# *HELP* Finding x in [_,_] of Possible Inflection Points

1. ### AnnaSuxCalc

55
The solutions of f''(x) = 0 are the x-coordinates of possible inflection points on the curve y = f(x), where f'' denotes the second derivative of f. The second derivative of f(x) = esinx is:

f'' (x) = esinxcos2x - esinxsinx

Find all x in [0,2π] of possible inflection points.

Uhhhmmmmm...:surprised

also: our hint for this question is:
"keep in mind that the function g(t) = et is never zero for any real number t"
what is going on here?
1. The problem statement, all variables and given/known data

2. Relevant equations

3. The attempt at a solution

### Staff: Mentor

Factor $$e^{sin(x)}$$ from both terms in f''(x) and then set the remaining factor to 0. As a hint in solving the resulting equation cos^2(x) = 1 - sin^2(x).

3. ### HallsofIvy

40,939
Staff Emeritus
F"(t)= $e^{sin(t)}(cos^2(x)- sin(x))$ and, as your hint tells you, $e^{sin(t)}$ is never 0. In order to have F"(t)= $e^{sin(t)}(cos^2(x)- sin(x))= 0$ you must have $cos^2(x)- sin(x)= 0$.

4. ### AnnaSuxCalc

55
Uhm ok so...
f''(x) = esinx (½(1+cos2x))-esinxsinx

f''(x) =esinx (½ + ½cos2x - sinx)
so what should i do now?

5. ### AnnaSuxCalc

55
so
cos2x = sinx or (½+½cos2x) = sinx ?? is this what you mean?
okay my main problem is that i dont understand what the question is asking for what does the last part of the question mean the 'find all x in [0,2π] of possible inflection points'?
what am I trying to find here?

6. ### HallsofIvy

40,939
Staff Emeritus
??No one has suggested that you convert $cos^2(x)= (1/2)(1+ cos(2x))$. What has been suggested is that you solve $cos^2(x)- sin(x)= 0$. Mark44 suggested you use $cos^2(x)= 1- sin^2(x)$ so that $cos^2(x)- sin(x)= 0$ becomes $1- sin^2(x)- sin(x)= 0$. That is a quadratic equation in sin(x).
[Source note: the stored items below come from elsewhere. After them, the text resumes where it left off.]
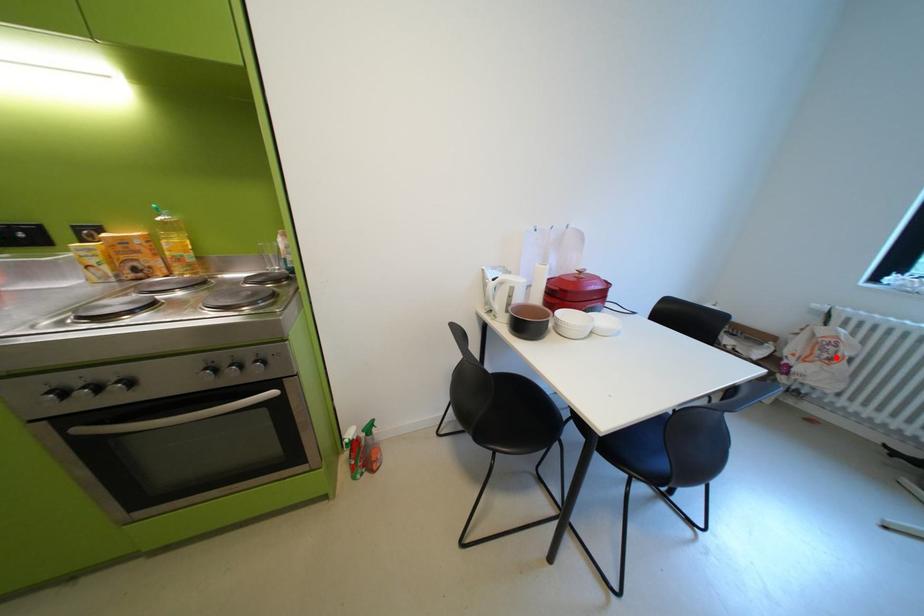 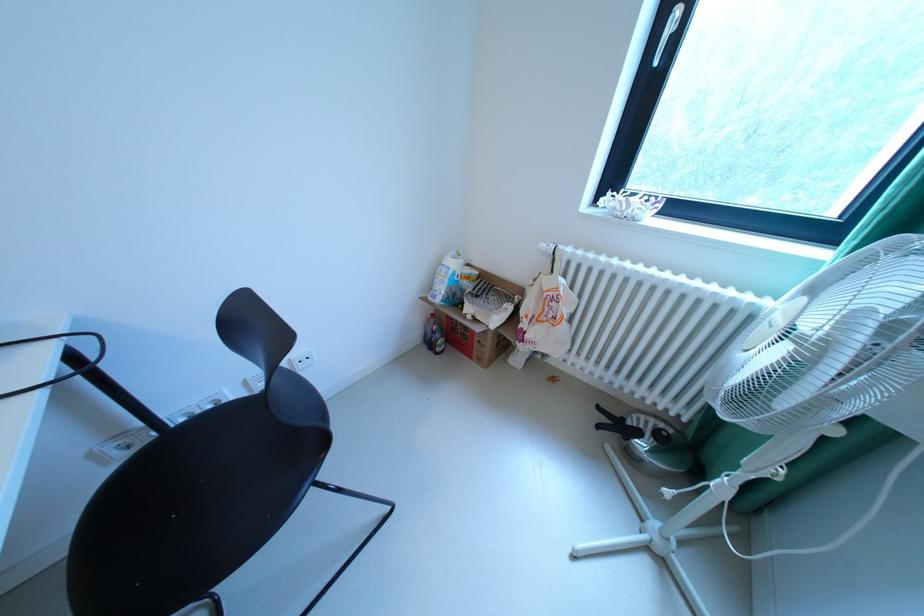 Question: I am providing you with two images of the same scene from different viewpoints. Image1 has a red point marked. In image2, the corresponding 3D location appears at what relative position? Reply with the corresponding letter.

Choices:
 (A) Closer
 (B) Farther

Answer: (A) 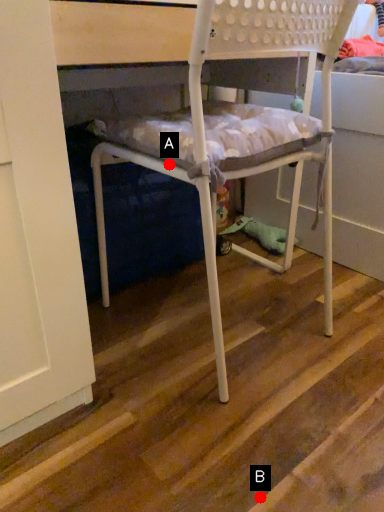 Question: Two points are circled on the image, labeled by A and B beside each circle. Which of the following is the closest to the observer?

Choices:
 (A) A is closer
 (B) B is closer

Answer: (B) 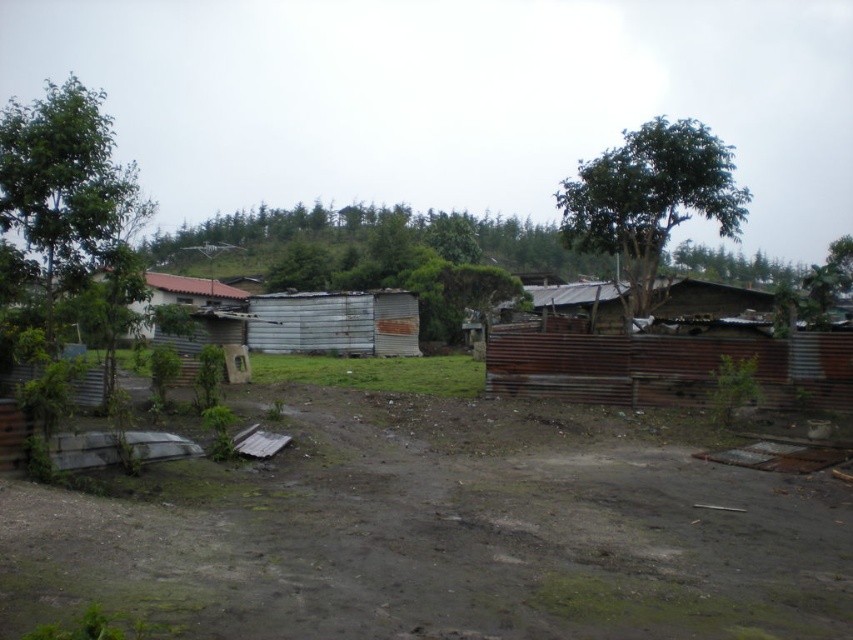 Is dull brown dirt track at center taller than green leafy tree at upper right?

Incorrect, dull brown dirt track at center's height is not larger of green leafy tree at upper right's.

I want to click on dull brown dirt track at center, so click(x=445, y=536).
If you let y= sin(x) you have $y^2+ y- 1= 0$. Solve that that for y and then solve sin(x)= y for x.

7. ### AnnaSuxCalc

55
OKAY so:
f'' (x) = esinx(cos2x - sinx)
let cos2x - sinx = 0
1-sin2(x) - sinx = 0
let y = sinx
y2 + y - 1 = 0
0.6180
and
-1.6180 <-- DO NOT use because it is not in the interval in question
sin(x) = y
sin(x) = 0.6180
x = sin-1(0.6180)
x = 38.17
is that it for this problem?

### Staff: Mentor

Not quite.
You're correct to discard the value -1.6180, but for the other, you have found one value of x for which sin(x) = .6180. There are two values in the interval of interest, [0, 2pi]. Both values should be in radians, not degrees.

9. ### AnnaSuxCalc

55
so ok since:
sin(x) = 0.6180
so I drew my sin curve but...
ok so am I supposed to just for example do:
x = 0.6662 + π
??

### Staff: Mentor

No, that's not it. Think about what the graph of y = sin(x) looks like between 0 and 2pi. As a hint, sin(pi/6) = 1/2 (or sin(30 deg.) = 1/2). What's another value x, in radians, for which sin(x) = 1/2? It's not pi + pi/6.

11. ### AnnaSuxCalc

55
oh ok I have to find the where the line
sinx = y = 0.6180 crosses with the curve y = sinx
that is two times in this interval once at the inverse of sin(0.6180) and ???
okay i can see it on my graph but how do i actually calculate this value of x?

12. ### NoMoreExams

626
With a calculator?

13. ### AnnaSuxCalc

55
lol omg *embarrassed* YES

14. ### NoMoreExams

626
Didn't know anyone got so excited about calculus

55

626

17. ### AnnaSuxCalc

55
No...this question hasnt:
oh ok I have to find the where the line
sinx = y = 0.6180 crosses with the curve y = sinx
that is two times in this interval once at the inverse of sin(0.6180) and ???
okay i can see it on my graph but how do i actually calculate this value of x?

18. ### NoMoreExams

626
You would use your calculator and type in arcsin(.618)?

19. ### AnnaSuxCalc

55
haha, yes I did taht but it only gives me the one value of x, but there are two intersections so there is another value of x that gives sin(x) = 0.6180
if you just do sin-1 (0.6180) = 0.6662 ---> only one value, i need 2 values

20. ### NoMoreExams

626
OK let's pick a simpler example. If you had to find sin(x) = 1/2 how would you figure out x?